I think Amazon is great.


----------



## Gettinit (May 9, 2012)

This is not a dig at Amazon but I have had nothing but problems when ordering over the internet. If I don't deal locally I deal with AJ Coleman. So far they haven't been beat in price or service. I had some issues with Ridgid and they took care of everything and lightning fast.


----------



## SlickRick (Sep 3, 2009)

On a expensive piece of electronic equipment like a camera, IMO it would be a good idea to purchase it from a known rep. dealer.


----------



## plbgbiz (Aug 27, 2010)

I have Amazon on the internet version of speed dial.
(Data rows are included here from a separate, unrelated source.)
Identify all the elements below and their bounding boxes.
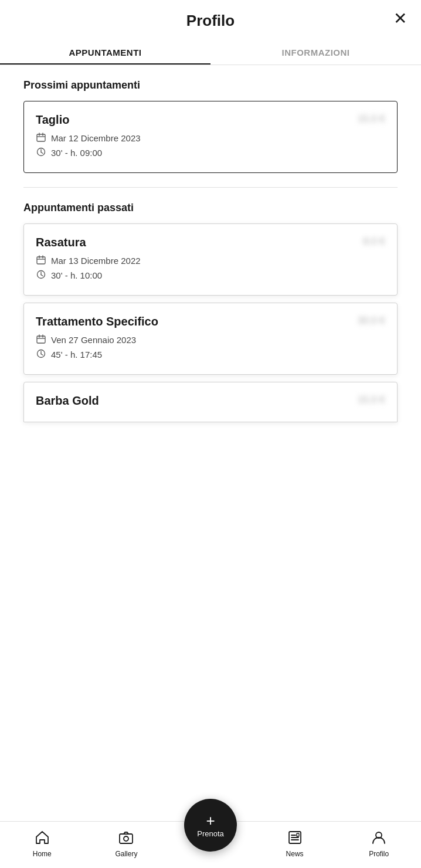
svg-line-13: [41, 275, 43, 276]
clock-icon-rasatura: [36, 270, 46, 281]
past-section-title: Appuntamenti passati: [23, 202, 398, 214]
price-trattamento: 30.0 €: [358, 315, 385, 327]
nav-label-home: Home: [33, 850, 52, 858]
price-barba: 15.0 €: [358, 394, 385, 406]
tab-bar: APPUNTAMENTI INFORMAZIONI: [0, 39, 421, 65]
svg-rect-27: [297, 833, 299, 836]
upcoming-section-title: Prossimi appuntamenti: [23, 79, 398, 91]
date-trattamento: Ven 27 Gennaio 2023: [51, 335, 136, 345]
clock-icon-trattamento: [36, 349, 46, 360]
price-taglio: 15.0 €: [358, 113, 385, 125]
fab-label: Prenota: [197, 829, 224, 838]
close-button[interactable]: ✕: [393, 11, 407, 27]
nav-item-profilo[interactable]: Profilo: [337, 830, 421, 860]
nav-label-news: News: [286, 850, 304, 858]
time-rasatura: 30' - h. 10:00: [51, 270, 102, 280]
past-appointment-card-0[interactable]: Rasatura 8.0 € Mar 13 Dicembre 2022: [23, 223, 398, 296]
svg-line-20: [41, 354, 43, 355]
upcoming-appointment-card-0[interactable]: Taglio 15.0 € Mar 12 Dicembre 2023: [23, 101, 398, 173]
svg-point-22: [124, 836, 128, 841]
date-taglio: Mar 12 Dicembre 2023: [51, 133, 141, 143]
news-icon: [287, 830, 303, 847]
nav-label-profilo: Profilo: [369, 850, 389, 858]
camera-icon: [118, 830, 134, 847]
nav-item-gallery[interactable]: Gallery: [84, 830, 169, 860]
tab-informazioni[interactable]: INFORMAZIONI: [210, 39, 421, 65]
service-name-barba: Barba Gold: [36, 394, 99, 408]
svg-rect-21: [120, 834, 133, 843]
svg-rect-7: [37, 257, 45, 264]
svg-line-6: [41, 152, 43, 154]
time-taglio: 30' - h. 09:00: [51, 148, 102, 158]
nav-item-home[interactable]: Home: [0, 830, 84, 860]
time-trattamento: 45' - h. 17:45: [51, 350, 102, 360]
person-icon: [371, 830, 386, 847]
date-rasatura: Mar 13 Dicembre 2022: [51, 256, 141, 266]
svg-rect-0: [37, 134, 45, 141]
service-name-taglio: Taglio: [36, 113, 69, 127]
main-content: Prossimi appuntamenti Taglio 15.0 €: [0, 65, 421, 504]
prenota-fab[interactable]: + Prenota: [184, 799, 237, 852]
page-title: Profilo: [186, 12, 235, 30]
past-appointment-card-1[interactable]: Trattamento Specifico 30.0 € Ven 27 Genn…: [23, 303, 398, 375]
service-name-rasatura: Rasatura: [36, 236, 86, 249]
tab-appuntamenti[interactable]: APPUNTAMENTI: [0, 39, 210, 65]
calendar-icon-rasatura: [36, 255, 46, 266]
svg-rect-14: [37, 336, 45, 343]
price-rasatura: 8.0 €: [363, 236, 385, 247]
upcoming-section: Prossimi appuntamenti Taglio 15.0 €: [23, 79, 398, 173]
calendar-icon-trattamento: [36, 334, 46, 345]
section-divider: [23, 187, 398, 188]
past-appointment-card-2-partial[interactable]: Barba Gold 15.0 €: [23, 382, 398, 422]
calendar-icon: [36, 133, 46, 144]
nav-label-gallery: Gallery: [115, 850, 137, 858]
clock-icon: [36, 147, 46, 158]
home-icon: [35, 830, 50, 847]
header: Profilo ✕: [0, 0, 421, 39]
service-name-trattamento: Trattamento Specifico: [36, 315, 158, 328]
fab-plus-icon: +: [206, 813, 215, 828]
nav-item-news[interactable]: News: [253, 830, 337, 860]
past-section: Appuntamenti passati Rasatura 8.0 €: [23, 202, 398, 422]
They have been a great resource for us with zero problems. 

The biggest issue is to be sure it is an item that ships directly from Amazon.


----------



## TallCoolOne (Dec 19, 2010)

Phat Cat said:


> We have decided to purchase the Ridgid See Snake, and checked out authorized distributors. The best price is on Amazon.
> 
> Is there any reason I should not order through them?


If you are not in a hurry you can find a good deal on Used Sea snake from ebay or craigslist


----------



## DesertOkie (Jul 15, 2011)

Tool up has decent prices. I love Amazon, as Biz said make sure Amazon is shipping it. Can't beat free shipping. 

I got my mini on ebay, but the wait to find the right one for a good price could be long.


----------



## Phat Cat (Apr 1, 2009)

I ordered two of them today. Our supplier was $246. ea, and Amazon was $199.00 plus free shipping. My concern was warranty. 

It was also available at Home Depot for the same price. I'd rather not give HD the money.


----------



## TallCoolOne (Dec 19, 2010)

Phat Cat said:


> I ordered two of them today. Our supplier was $246. ea, and Amazon was $199.00 plus free shipping. My concern was warranty.
> 
> It was also available at Home Depot for the same price. I'd rather not give HD the money.


Mini Sea snakes you mean


----------



## SlickRick (Sep 3, 2009)

I misunderstood.


----------



## DesertOkie (Jul 15, 2011)

TallCoolOne said:


> Mini Sea snakes you mean



Micro


----------